Set the listing down again in full, word for word, with the pictures left out.
....
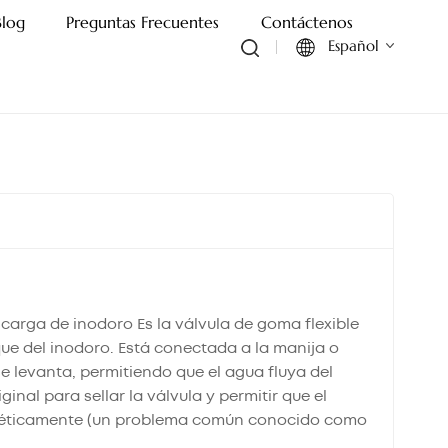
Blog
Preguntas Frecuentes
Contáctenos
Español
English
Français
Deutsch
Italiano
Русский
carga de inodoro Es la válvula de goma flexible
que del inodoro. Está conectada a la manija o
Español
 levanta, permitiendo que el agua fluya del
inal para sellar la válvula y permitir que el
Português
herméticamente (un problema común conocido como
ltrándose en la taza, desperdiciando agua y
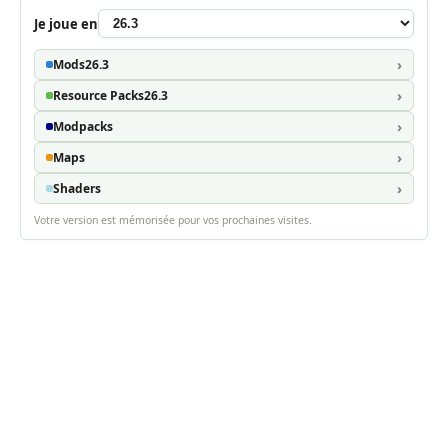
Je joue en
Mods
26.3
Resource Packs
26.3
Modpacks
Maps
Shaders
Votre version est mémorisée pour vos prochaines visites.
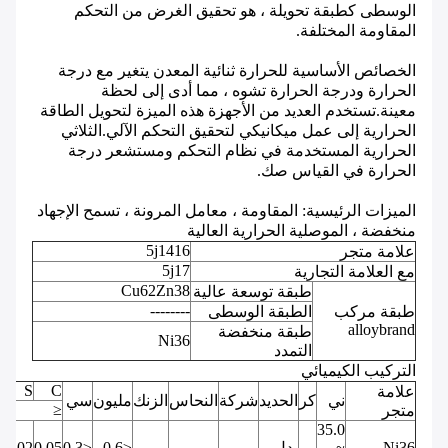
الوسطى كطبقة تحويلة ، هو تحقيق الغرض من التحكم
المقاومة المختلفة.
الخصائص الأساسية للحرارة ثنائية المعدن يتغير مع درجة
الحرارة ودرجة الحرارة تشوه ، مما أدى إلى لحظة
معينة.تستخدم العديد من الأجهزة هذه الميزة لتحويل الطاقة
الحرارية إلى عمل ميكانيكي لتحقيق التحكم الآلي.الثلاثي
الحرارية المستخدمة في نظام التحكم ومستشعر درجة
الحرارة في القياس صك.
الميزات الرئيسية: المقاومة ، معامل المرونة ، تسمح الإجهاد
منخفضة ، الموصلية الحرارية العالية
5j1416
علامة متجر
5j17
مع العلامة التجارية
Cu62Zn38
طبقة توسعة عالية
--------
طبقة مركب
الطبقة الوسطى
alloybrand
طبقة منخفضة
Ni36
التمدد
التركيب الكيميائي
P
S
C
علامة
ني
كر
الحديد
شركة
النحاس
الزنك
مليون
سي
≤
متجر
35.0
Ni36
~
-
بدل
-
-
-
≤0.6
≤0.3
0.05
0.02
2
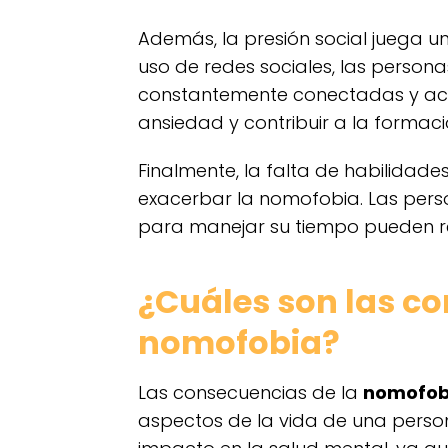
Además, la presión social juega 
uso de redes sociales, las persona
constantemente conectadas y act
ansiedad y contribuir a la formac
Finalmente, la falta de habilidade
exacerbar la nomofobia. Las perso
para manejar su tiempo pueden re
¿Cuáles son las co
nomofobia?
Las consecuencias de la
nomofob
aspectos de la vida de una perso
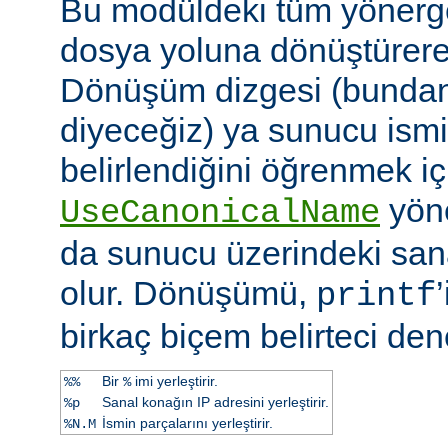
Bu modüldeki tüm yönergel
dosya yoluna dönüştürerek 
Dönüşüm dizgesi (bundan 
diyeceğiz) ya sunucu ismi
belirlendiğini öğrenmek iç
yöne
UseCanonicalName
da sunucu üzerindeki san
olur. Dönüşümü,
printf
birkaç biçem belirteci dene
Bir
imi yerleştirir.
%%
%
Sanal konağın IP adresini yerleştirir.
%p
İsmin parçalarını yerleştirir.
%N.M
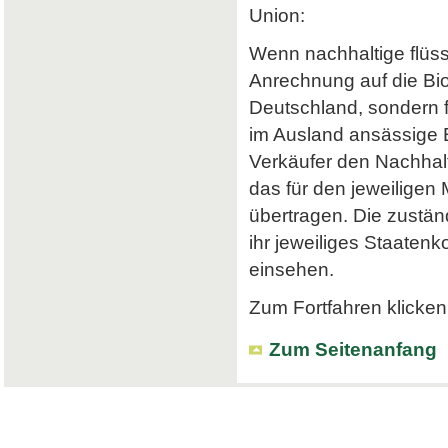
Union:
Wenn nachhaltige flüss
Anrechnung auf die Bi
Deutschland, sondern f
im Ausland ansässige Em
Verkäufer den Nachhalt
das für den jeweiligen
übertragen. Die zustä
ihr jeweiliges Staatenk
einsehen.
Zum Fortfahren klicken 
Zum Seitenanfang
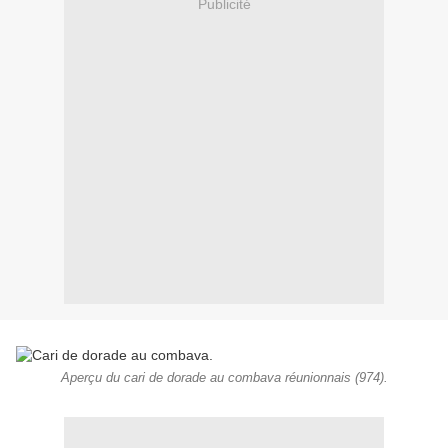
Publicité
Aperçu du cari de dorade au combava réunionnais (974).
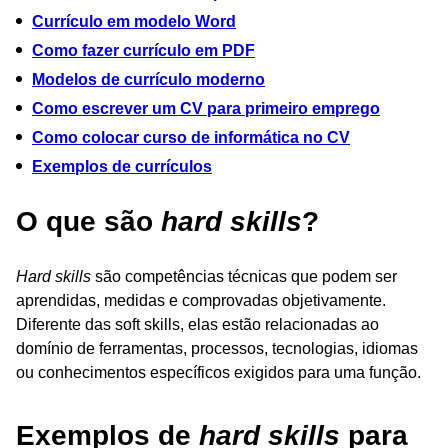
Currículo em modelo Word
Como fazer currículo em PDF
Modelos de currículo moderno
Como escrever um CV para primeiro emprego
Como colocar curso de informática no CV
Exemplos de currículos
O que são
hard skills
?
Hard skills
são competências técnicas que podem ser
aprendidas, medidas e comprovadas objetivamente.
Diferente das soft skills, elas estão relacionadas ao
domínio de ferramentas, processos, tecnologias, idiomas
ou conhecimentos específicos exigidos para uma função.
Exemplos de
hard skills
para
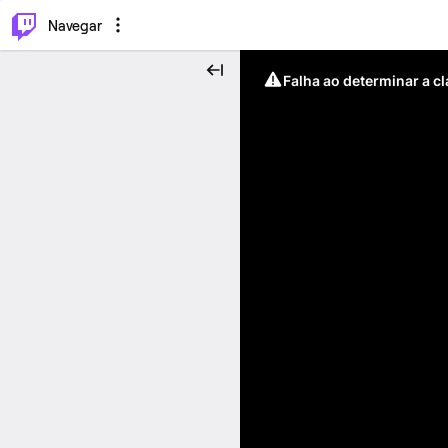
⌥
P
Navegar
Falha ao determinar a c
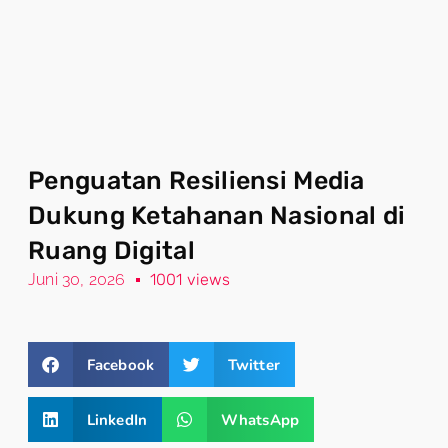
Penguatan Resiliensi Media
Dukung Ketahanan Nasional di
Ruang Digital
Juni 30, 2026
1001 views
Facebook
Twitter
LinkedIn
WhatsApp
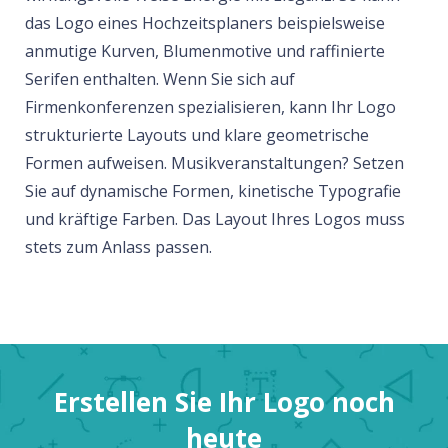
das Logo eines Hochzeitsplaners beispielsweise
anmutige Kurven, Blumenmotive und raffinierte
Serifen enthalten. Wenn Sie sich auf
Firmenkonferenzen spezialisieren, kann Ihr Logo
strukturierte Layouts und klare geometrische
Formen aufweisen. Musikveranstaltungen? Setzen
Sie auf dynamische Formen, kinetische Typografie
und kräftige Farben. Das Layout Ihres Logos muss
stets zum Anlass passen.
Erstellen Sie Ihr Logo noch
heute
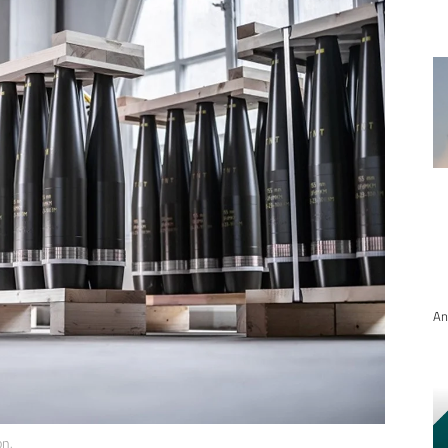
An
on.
....
= Answer to this exercise =
Blog
Preguntas Frecuentes
Contáctenos
Español
English
Français
Deutsch
Italiano
Русский
carga de inodoro Es la válvula de goma flexible
que del inodoro. Está conectada a la manija o
Español
 levanta, permitiendo que el agua fluya del
inal para sellar la válvula y permitir que el
Português
herméticamente (un problema común conocido como
ltrándose en la taza, desperdiciando agua y
Je joue en
Mods
26.3
Resource Packs
26.3
Modpacks
Maps
Shaders
Votre version est mémorisée pour vos prochaines visites.
الوسطى كطبقة تحويلة ، هو تحقيق الغرض من التحكم
المقاومة المختلفة.
الخصائص الأساسية للحرارة ثنائية المعدن يتغير مع درجة
الحرارة ودرجة الحرارة تشوه ، مما أدى إلى لحظة
معينة.تستخدم العديد من الأجهزة هذه الميزة لتحويل الطاقة
الحرارية إلى عمل ميكانيكي لتحقيق التحكم الآلي.الثلاثي
الحرارية المستخدمة في نظام التحكم ومستشعر درجة
الحرارة في القياس صك.
الميزات الرئيسية: المقاومة ، معامل المرونة ، تسمح الإجهاد
منخفضة ، الموصلية الحرارية العالية
5j1416
علامة متجر
5j17
مع العلامة التجارية
Cu62Zn38
طبقة توسعة عالية
--------
طبقة مركب
الطبقة الوسطى
alloybrand
طبقة منخفضة
Ni36
التمدد
التركيب الكيميائي
P
S
C
علامة
ني
كر
الحديد
شركة
النحاس
الزنك
مليون
سي
≤
متجر
35.0
Ni36
~
-
بدل
-
-
-
≤0.6
≤0.3
0.05
0.02
2
Además, la presión social juega 
uso de redes sociales, las persona
constantemente conectadas y act
ansiedad y contribuir a la formac
Finalmente, la falta de habilidade
exacerbar la nomofobia. Las perso
para manejar su tiempo pueden re
¿Cuáles son las co
nomofobia?
Las consecuencias de la
nomofob
aspectos de la vida de una perso
Bu modüldeki tüm yönergel
dosya yoluna dönüştürerek 
Dönüşüm dizgesi (bundan 
diyeceğiz) ya sunucu ismi
belirlendiğini öğrenmek iç
yöne
UseCanonicalName
da sunucu üzerindeki san
olur. Dönüşümü,
printf
birkaç biçem belirteci dene
Bir
imi yerleştirir.
%%
%
Sanal konağın IP adresini yerleştirir.
%p
İsmin parçalarını yerleştirir.
%N.M
Union:
Wenn nachhaltige flüss
Anrechnung auf die Bi
Deutschland, sondern f
im Ausland ansässige Em
Verkäufer den Nachhalt
das für den jeweiligen
übertragen. Die zustä
ihr jeweiliges Staatenk
einsehen.
Zum Fortfahren klicken 
Zum Seitenanfang
Publicité
Aperçu du cari de dorade au combava réunionnais (974).
Currículo em modelo Word
Como fazer currículo em PDF
Modelos de currículo moderno
Como escrever um CV para primeiro emprego
Como colocar curso de informática no CV
Exemplos de currículos
O que são
hard skills
?
Hard skills
são competências técnicas que podem ser
aprendidas, medidas e comprovadas objetivamente.
Diferente das soft skills, elas estão relacionadas ao
domínio de ferramentas, processos, tecnologias, idiomas
ou conhecimentos específicos exigidos para uma função.
Exemplos de
hard skills
para
⌥
P
Navegar
Falha ao determinar a c
Penguatan Resiliensi Media
Dukung Ketahanan Nasional di
Ruang Digital
Juni 30, 2026
1001 views
Facebook
Twitter
LinkedIn
WhatsApp
das Logo eines Hochzeitsplaners beispielsweise
anmutige Kurven, Blumenmotive und raffinierte
Serifen enthalten. Wenn Sie sich auf
Firmenkonferenzen spezialisieren, kann Ihr Logo
strukturierte Layouts und klare geometrische
Formen aufweisen. Musikveranstaltungen? Setzen
Sie auf dynamische Formen, kinetische Typografie
und kräftige Farben. Das Layout Ihres Logos muss
stets zum Anlass passen.
Erstellen Sie Ihr Logo noch
heute
An
on.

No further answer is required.